Rendered page images:
──────────────────────────────
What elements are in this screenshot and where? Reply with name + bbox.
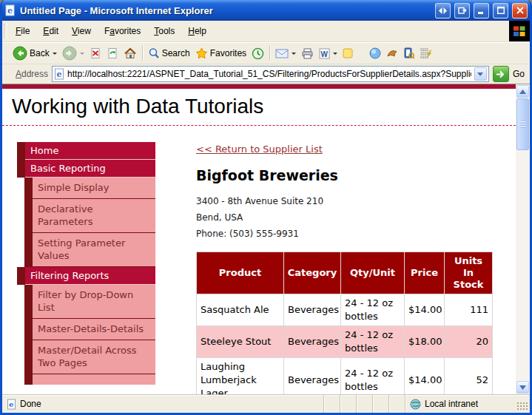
table-cell: Sasquatch Ale xyxy=(197,294,284,326)
menubar-grip[interactable] xyxy=(4,24,7,38)
print-button[interactable] xyxy=(299,47,316,61)
table-cell: Beverages xyxy=(284,326,341,358)
menu-item-view[interactable]: View xyxy=(65,24,98,38)
table-row: Laughing Lumberjack LagerBeverages24 - 1… xyxy=(197,358,493,395)
chevron-down-icon xyxy=(477,72,483,76)
stop-button[interactable] xyxy=(87,46,104,61)
nav-indent-strip xyxy=(24,199,33,233)
favorites-button[interactable]: Favorites xyxy=(193,46,249,61)
status-empty-pane xyxy=(372,395,388,413)
status-empty-pane xyxy=(388,395,405,413)
globe-icon xyxy=(410,399,421,410)
address-input[interactable]: e http://localhost:2221/ASPNET_Data_Tuto… xyxy=(52,66,489,82)
fox-button[interactable] xyxy=(384,47,400,60)
research-icon xyxy=(403,47,415,59)
back-button[interactable]: Back xyxy=(10,44,59,62)
security-zone-pane: Local intranet xyxy=(405,395,517,413)
page-area: Working with Data Tutorials HomeBasic Re… xyxy=(2,84,516,394)
scroll-down-button[interactable] xyxy=(516,381,529,394)
home-button[interactable] xyxy=(121,46,139,61)
menu-item-favorites[interactable]: Favorites xyxy=(98,24,147,38)
forward-button[interactable] xyxy=(60,44,87,62)
mail-dropdown-caret[interactable] xyxy=(292,53,296,55)
home-icon xyxy=(124,47,137,59)
go-button[interactable] xyxy=(493,66,509,82)
stop-icon xyxy=(90,47,101,59)
maximize-icon xyxy=(497,7,505,14)
sidebar-item-master-details-details[interactable]: Master-Details-Details xyxy=(33,319,155,340)
svg-text:W: W xyxy=(321,50,329,58)
edit-dropdown-caret[interactable] xyxy=(333,53,337,55)
status-message-pane: e Done xyxy=(2,395,323,413)
notes-button[interactable] xyxy=(340,47,355,60)
nav-indent-strip xyxy=(17,267,25,285)
forward-icon xyxy=(62,46,77,61)
table-row: Steeleye StoutBeverages24 - 12 oz bottle… xyxy=(197,326,493,358)
supplier-city: Bend, USA xyxy=(196,209,495,226)
refresh-button[interactable] xyxy=(104,46,121,61)
sidebar-item-filtering-reports[interactable]: Filtering Reports xyxy=(25,267,155,285)
sidebar-item-filter-by-drop-down-list[interactable]: Filter by Drop-Down List xyxy=(33,285,155,319)
minimize-button[interactable] xyxy=(474,3,489,18)
search-label: Search xyxy=(162,48,190,58)
maximize-button[interactable] xyxy=(493,3,508,18)
forward-dropdown-caret[interactable] xyxy=(80,53,84,55)
search-icon xyxy=(148,47,160,59)
refresh-icon xyxy=(107,47,118,59)
encoding-button[interactable]: 010110100101 xyxy=(418,46,434,61)
window-title: Untitled Page - Microsoft Internet Explo… xyxy=(20,5,431,16)
title-bar: e Untitled Page - Microsoft Internet Exp… xyxy=(0,0,532,21)
menu-bar-items: FileEditViewFavoritesToolsHelp xyxy=(9,21,213,41)
research-button[interactable] xyxy=(401,46,417,61)
address-label: Address xyxy=(16,69,48,79)
products-table: ProductCategoryQty/UnitPriceUnits In Sto… xyxy=(196,252,493,394)
notes-icon xyxy=(343,48,353,58)
sidebar-item-clipped[interactable] xyxy=(33,374,155,385)
table-cell: Laughing Lumberjack Lager xyxy=(197,358,284,395)
column-header-category: Category xyxy=(284,252,341,294)
edit-word-icon: W xyxy=(319,48,330,59)
menu-item-tools[interactable]: Tools xyxy=(147,24,181,38)
popout-button[interactable] xyxy=(454,3,470,18)
go-arrow-icon xyxy=(496,70,505,78)
table-cell: 111 xyxy=(445,294,493,326)
vertical-scrollbar[interactable] xyxy=(516,84,530,394)
fox-icon xyxy=(386,48,398,58)
menu-item-file[interactable]: File xyxy=(9,24,36,38)
sidebar-item-basic-reporting[interactable]: Basic Reporting xyxy=(25,160,155,178)
nav-indent-strip xyxy=(24,178,33,199)
mail-button[interactable] xyxy=(273,47,298,60)
popout-icon xyxy=(458,7,467,14)
supplier-address-block: 3400 - 8th Avenue Suite 210 Bend, USA Ph… xyxy=(196,193,495,242)
print-icon xyxy=(301,48,314,59)
sidebar-item-declarative-parameters[interactable]: Declarative Parameters xyxy=(33,199,155,233)
close-icon xyxy=(516,7,524,14)
back-dropdown-caret[interactable] xyxy=(53,53,57,55)
address-dropdown-button[interactable] xyxy=(474,67,487,81)
resize-grip[interactable] xyxy=(517,401,528,411)
scrollbar-thumb[interactable] xyxy=(516,98,529,150)
nav-row: Simple Display xyxy=(24,178,155,199)
go-label[interactable]: Go xyxy=(513,69,527,79)
scroll-lr-button[interactable] xyxy=(435,3,451,18)
ie-page-icon: e xyxy=(4,4,16,16)
sidebar-item-partial[interactable] xyxy=(24,374,155,385)
menu-item-help[interactable]: Help xyxy=(181,24,213,38)
return-to-supplier-list-link[interactable]: << Return to Supplier List xyxy=(196,144,323,155)
history-button[interactable] xyxy=(249,46,266,61)
table-cell: 24 - 12 oz bottles xyxy=(341,358,405,395)
products-table-body: Sasquatch AleBeverages24 - 12 oz bottles… xyxy=(197,294,493,395)
msn-button[interactable] xyxy=(367,46,383,61)
sidebar-item-home[interactable]: Home xyxy=(25,142,155,160)
supplier-street: 3400 - 8th Avenue Suite 210 xyxy=(196,193,495,209)
nav-indent-strip xyxy=(17,142,25,160)
scroll-lr-icon xyxy=(439,7,447,14)
sidebar-item-master-detail-across-two-pages[interactable]: Master/Detail Across Two Pages xyxy=(33,340,155,374)
search-button[interactable]: Search xyxy=(146,46,192,61)
sidebar-item-setting-parameter-values[interactable]: Setting Parameter Values xyxy=(33,233,155,267)
sidebar-item-simple-display[interactable]: Simple Display xyxy=(33,178,155,199)
edit-word-button[interactable]: W xyxy=(317,47,340,61)
close-button[interactable] xyxy=(512,3,528,18)
scroll-up-button[interactable] xyxy=(516,85,529,98)
menu-item-edit[interactable]: Edit xyxy=(36,24,65,38)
──────────────────────────────
[Problem statement] Your task is an exact transcription of all the data, minus the pictures.

[Response area]
What elements are in this screenshot and where? Reply with name + bbox.
table-cell: Sasquatch Ale xyxy=(197,294,284,326)
menubar-grip[interactable] xyxy=(4,24,7,38)
print-button[interactable] xyxy=(299,47,316,61)
table-cell: Beverages xyxy=(284,326,341,358)
menu-item-view[interactable]: View xyxy=(65,24,98,38)
table-row: Laughing Lumberjack LagerBeverages24 - 1… xyxy=(197,358,493,395)
chevron-down-icon xyxy=(477,72,483,76)
stop-button[interactable] xyxy=(87,46,104,61)
nav-indent-strip xyxy=(24,199,33,233)
favorites-button[interactable]: Favorites xyxy=(193,46,249,61)
status-empty-pane xyxy=(372,395,388,413)
status-empty-pane xyxy=(388,395,405,413)
globe-icon xyxy=(410,399,421,410)
address-input[interactable]: e http://localhost:2221/ASPNET_Data_Tuto… xyxy=(52,66,489,82)
fox-button[interactable] xyxy=(384,47,400,60)
research-icon xyxy=(403,47,415,59)
back-button[interactable]: Back xyxy=(10,44,59,62)
security-zone-pane: Local intranet xyxy=(405,395,517,413)
page-area: Working with Data Tutorials HomeBasic Re… xyxy=(2,84,516,394)
scroll-down-button[interactable] xyxy=(516,381,529,394)
home-button[interactable] xyxy=(121,46,139,61)
menu-item-favorites[interactable]: Favorites xyxy=(98,24,147,38)
forward-button[interactable] xyxy=(60,44,87,62)
mail-dropdown-caret[interactable] xyxy=(292,53,296,55)
home-icon xyxy=(124,47,137,59)
go-button[interactable] xyxy=(493,66,509,82)
stop-icon xyxy=(90,47,101,59)
maximize-icon xyxy=(497,7,505,14)
sidebar-item-master-details-details[interactable]: Master-Details-Details xyxy=(33,319,155,340)
svg-text:W: W xyxy=(321,50,329,58)
edit-dropdown-caret[interactable] xyxy=(333,53,337,55)
status-message-pane: e Done xyxy=(2,395,323,413)
notes-button[interactable] xyxy=(340,47,355,60)
nav-indent-strip xyxy=(17,267,25,285)
forward-icon xyxy=(62,46,77,61)
table-row: Steeleye StoutBeverages24 - 12 oz bottle… xyxy=(197,326,493,358)
supplier-city: Bend, USA xyxy=(196,209,495,226)
refresh-button[interactable] xyxy=(104,46,121,61)
sidebar-item-filtering-reports[interactable]: Filtering Reports xyxy=(25,267,155,285)
sidebar-item-filter-by-drop-down-list[interactable]: Filter by Drop-Down List xyxy=(33,285,155,319)
minimize-button[interactable] xyxy=(474,3,489,18)
search-label: Search xyxy=(162,48,190,58)
maximize-button[interactable] xyxy=(493,3,508,18)
forward-dropdown-caret[interactable] xyxy=(80,53,84,55)
search-icon xyxy=(148,47,160,59)
refresh-icon xyxy=(107,47,118,59)
encoding-button[interactable]: 010110100101 xyxy=(418,46,434,61)
window-title: Untitled Page - Microsoft Internet Explo… xyxy=(20,5,431,16)
title-bar: e Untitled Page - Microsoft Internet Exp… xyxy=(0,0,532,21)
menu-bar-items: FileEditViewFavoritesToolsHelp xyxy=(9,21,213,41)
research-button[interactable] xyxy=(401,46,417,61)
address-label: Address xyxy=(16,69,48,79)
products-table: ProductCategoryQty/UnitPriceUnits In Sto… xyxy=(196,252,493,394)
notes-icon xyxy=(343,48,353,58)
sidebar-item-clipped[interactable] xyxy=(33,374,155,385)
table-cell: Laughing Lumberjack Lager xyxy=(197,358,284,395)
column-header-category: Category xyxy=(284,252,341,294)
edit-word-icon: W xyxy=(319,48,330,59)
menu-item-tools[interactable]: Tools xyxy=(147,24,181,38)
popout-button[interactable] xyxy=(454,3,470,18)
go-arrow-icon xyxy=(496,70,505,78)
table-cell: 111 xyxy=(445,294,493,326)
vertical-scrollbar[interactable] xyxy=(516,84,530,394)
fox-icon xyxy=(386,48,398,58)
menu-item-file[interactable]: File xyxy=(9,24,36,38)
sidebar-item-basic-reporting[interactable]: Basic Reporting xyxy=(25,160,155,178)
nav-indent-strip xyxy=(24,178,33,199)
mail-button[interactable] xyxy=(273,47,298,60)
popout-icon xyxy=(458,7,467,14)
supplier-address-block: 3400 - 8th Avenue Suite 210 Bend, USA Ph… xyxy=(196,193,495,242)
print-icon xyxy=(301,48,314,59)
sidebar-item-declarative-parameters[interactable]: Declarative Parameters xyxy=(33,199,155,233)
close-icon xyxy=(516,7,524,14)
back-dropdown-caret[interactable] xyxy=(53,53,57,55)
address-dropdown-button[interactable] xyxy=(474,67,487,81)
resize-grip[interactable] xyxy=(517,401,528,411)
scrollbar-thumb[interactable] xyxy=(516,98,529,150)
nav-row: Simple Display xyxy=(24,178,155,199)
go-label[interactable]: Go xyxy=(513,69,527,79)
scroll-lr-button[interactable] xyxy=(435,3,451,18)
ie-page-icon: e xyxy=(4,4,16,16)
sidebar-item-partial[interactable] xyxy=(24,374,155,385)
menu-item-help[interactable]: Help xyxy=(181,24,213,38)
return-to-supplier-list-link[interactable]: << Return to Supplier List xyxy=(196,144,323,155)
history-button[interactable] xyxy=(249,46,266,61)
table-cell: 24 - 12 oz bottles xyxy=(341,358,405,395)
products-table-body: Sasquatch AleBeverages24 - 12 oz bottles… xyxy=(197,294,493,395)
msn-button[interactable] xyxy=(367,46,383,61)
sidebar-item-home[interactable]: Home xyxy=(25,142,155,160)
supplier-street: 3400 - 8th Avenue Suite 210 xyxy=(196,193,495,209)
nav-indent-strip xyxy=(17,142,25,160)
scroll-lr-icon xyxy=(439,7,447,14)
sidebar-item-master-detail-across-two-pages[interactable]: Master/Detail Across Two Pages xyxy=(33,340,155,374)
search-button[interactable]: Search xyxy=(146,46,192,61)
sidebar-item-setting-parameter-values[interactable]: Setting Parameter Values xyxy=(33,233,155,267)
sidebar-item-simple-display[interactable]: Simple Display xyxy=(33,178,155,199)
edit-word-button[interactable]: W xyxy=(317,47,340,61)
close-button[interactable] xyxy=(512,3,528,18)
scroll-up-button[interactable] xyxy=(516,85,529,98)
menu-item-edit[interactable]: Edit xyxy=(36,24,65,38)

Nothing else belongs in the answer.